Vulnerabilities associated with crypto-asset markets include growing links with the regulated financial systems.
The report highlights liquidity mismatches that pose credit and operational risks, for instance by making stablecoins susceptible to sudden and disruptive runs on their reserves, with the potential to spill over to short-term funding markets.
The increased use of leverage in investment strategies, the concentration risk of trading platforms and the opacity and lack of regulatory oversight of the sector are other structural weaknesses mentioned.
The report also notes wider public policy concerns related to crypto assets, such as low levels of investor and consumer understanding of crypto assets, money laundering, cyber-crime and ransomware.
The FSB concludes that financial stability risks could escalate rapidly and calls for timely and pre-emptive evaluation of possible policy responses.
Crypto-asset market capitalisation grew by 3.5 times in 2021 to US$2.6 trillion, but crypto-assets remain a small portion of overall global financial system assets.
Direct connections between crypto assets and systemically important financial institutions and core financial markets, while growing rapidly, also remain limited.
“Nevertheless, the rapid evolution and international nature of crypto-asset markets raise the potential for regulatory gaps, fragmentation or arbitrage,” the FSB warned.
The organisation said it will explore potential regulatory and supervisory implications of unbacked crypto assets and share information on regulatory and supervisory approaches to ensure the implementation of its high-level recommendations for the regulation, supervision and oversight of so-called ‘global stablecoin’ arrangements.
These recommendations are part of the FSB’s roadmap to enhance cross-border payments.
Highest-ever SEC penalty for DeFi lending
Earlier this week crypto lending platform BlockFi agreed to pay $100 million in a settlement with the US Securities and Exchange Commission, after the SEC charged the company with failing to register the offer and sale of its crypto lending product under the Investment Company Act.
The fine is the largest recorded penalty for a crypto firm.
BlockFi will pay $50 million of the penalty directly to the SEC and another $50 million to 32 US states to settle similar charges, the SEC said in a statement.
BlockFi’s interest account allowed users to earn variable monthly interest on the cryptocurrency they held.
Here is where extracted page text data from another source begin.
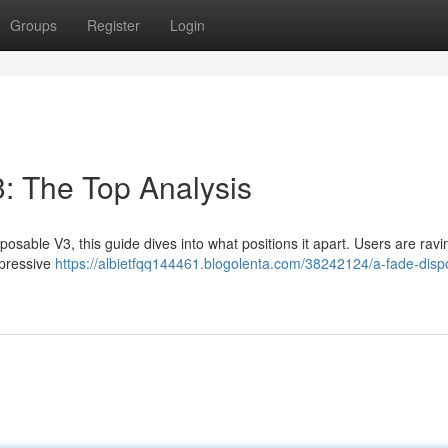
Groups
Register
Login
: The Top Analysis
sable V3, this guide dives into what positions it apart. Users are ravin
mpressive
https://albietfqq144461.blogolenta.com/38242124/a-fade-disp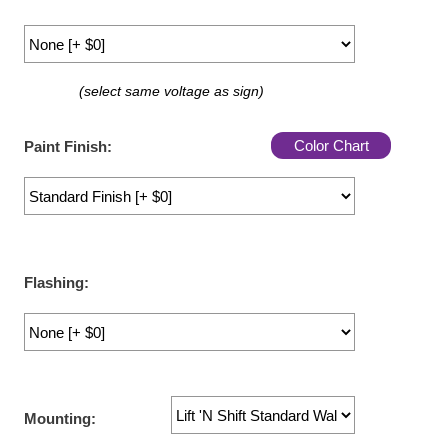
LED Indicator Lights
Mounting
(select same voltage as sign)
Posts
Bracket
Color Chart
Paint Finish:
Recessed Frame
Standard Wall Mount
Variable Angle Mount
Flashing:
Accessories
Switches
Parts
Mounting:
Resource Center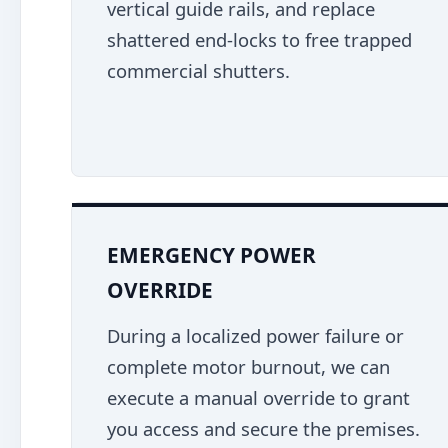
vertical guide rails, and replace
shattered end-locks to free trapped
commercial shutters.
EMERGENCY POWER
OVERRIDE
During a localized power failure or
complete motor burnout, we can
execute a manual override to grant
you access and secure the premises.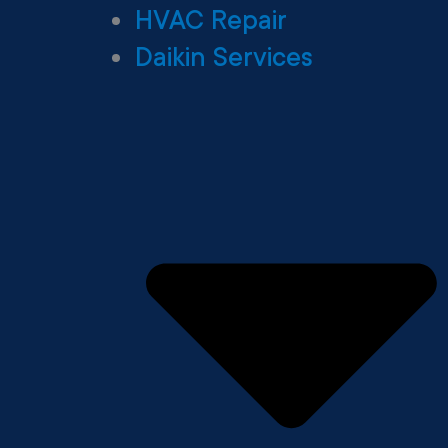
HVAC Repair
Daikin Services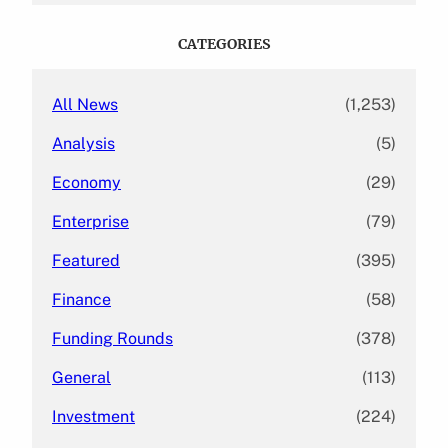
r
c
CATEGORIES
h
All News
(1,253)
Analysis
(5)
Economy
(29)
Enterprise
(79)
Featured
(395)
Finance
(58)
Funding Rounds
(378)
General
(113)
Investment
(224)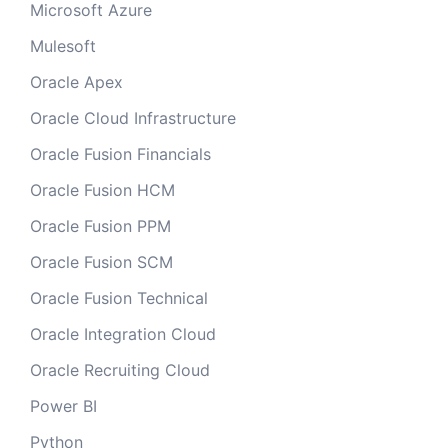
Microsoft Azure
Mulesoft
Oracle Apex
Oracle Cloud Infrastructure
Oracle Fusion Financials
Oracle Fusion HCM
Oracle Fusion PPM
Oracle Fusion SCM
Oracle Fusion Technical
Oracle Integration Cloud
Oracle Recruiting Cloud
Power BI
Python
The SEC ruled that the accounts were considered securities because the users effectively lent cryptocurrency to the firm.
In addition, BlockFi illegally operated as an unregistered investment company, the SEC said.
The regulator said BlockFi issued securities and held more than 40% of its total assets, excluding cash, in investment securities, including loans of crypto assets to institutional borrowers.
The order also found that BlockFi made a false and misleading statement for more than two years on its website concerning the level of risk in its loan portfolio and lending activity.
“This is the first case of its kind with respect to crypto lending platforms,” SEC chair Gary Gensler said in a press release. “Today’s settlement makes clear that crypto markets must comply with time-tested securities laws, such as the Securities Act of 1933 and the Investment Company Act of 1940.”